They're tires that are glued to the rim. I don't think anybody makes tubular tires that aren't excellent, which is nice but pricey. If you get a flat and can't fix it with sealant, the tire comes off and another one is glued on. You use different rims for this. Unless you're pretty handy and carry glue and whatnot, a flat ends your ride and means the call of shame. They're a very expensive pain in the ass.

They're also lighter (mostly the rims are lighter), they typically have less rolling resistance, cornering is a little better, and you can limp forward on a flat, plus they're glued to the rim, which means you're not going to crash if you flat coming down a hill at 30. Basically, they make sense in a race, maybe a climb too, but that's about it.

Tubeless is most of the convenience of clinchers and most of the benefits of tubulars. I'll catch some hell for that.
Meh...

Tubular market has changed pretty drastically in the last few years. The whole lot of riders have somehow become so afraid of tubulars that the market for wheels just DIED. Check any of the selling groups on Facebook or forums and you can get tubular carbon sets of wheels for $200 or so. I can sell you new ones for like $400. No one wants them.

That's sad because the tires, while already amazing, have gotten better. The compounds on treads now are stellar. The reason I quoted your post was to clarify about the tubeless thing. Many tubulars I work with at this point are in fact "tubeless" in construction. Meaning they don't have an innertube inside and the casing is sealed 100%. That allows us to use sealant. I have racers who can get 2-3 seasons of races out of a set of tires because of that.

In general the gap between the two systems narrowed a lot. Now tubulars are starting to inch forward again. In general the tire systems including the rims are lighter and allow more aggressive cornering, etc. I always tell the story of a guy who ended up going on to be a domestic pro but then left to be a model in Italy (don't ask). I glued up a new set of Vittoria EVO CX II and delivered them before a race we had downstate. It was a messed up crit with something like 15 turns in a single lap with no straight longer than a block. It went through parking lots, etc. He won the race in a dominant fashion. He cam over after the race and said,"Rob that was amazing. I was putting 10-20 feet on everyone in every corner just because I could carry the speed and they kept backing off. I felt so stable the whole race." I looked down and he had worn the hot patches off the sidewalls in that 1 race. He spent half the race riding on the sidewalls.

Will clinchers ever get to that level? No. Does it matter for 98% of the riding public? No.

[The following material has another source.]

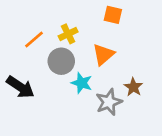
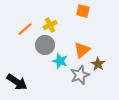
orange triangle: (103, 54) -> (82, 50), moved
black arrow: (20, 87) -> (17, 82), moved

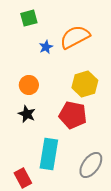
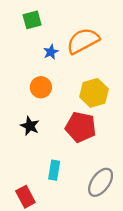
orange circle: (29, 85) -> (41, 87), moved
cyan rectangle: (49, 154) -> (54, 170), size x0.6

Also to note: I have sponsored Laura Van Gilder for years. She is racing on Clinchers. She doesn't glue so she would have to rely on others at every race to glue if she needed it. Travelling with mastic is a no-no unless you hide it (flammable). While with a clincher she can swap a tube herself. Is it a disadvantage for her racing? Mildly. Has it made a difference in her outcomes as a racer? No.

So....

I know this gets over-used and has no real context for those here that aren't in touch with the actual racing world but "unless you are racing" I wouldn't both with tubular for road use. That being said you can get great tires and wheels for great prices and use sealant to help avoid tire costs at replacement.

Now for cyclocross...........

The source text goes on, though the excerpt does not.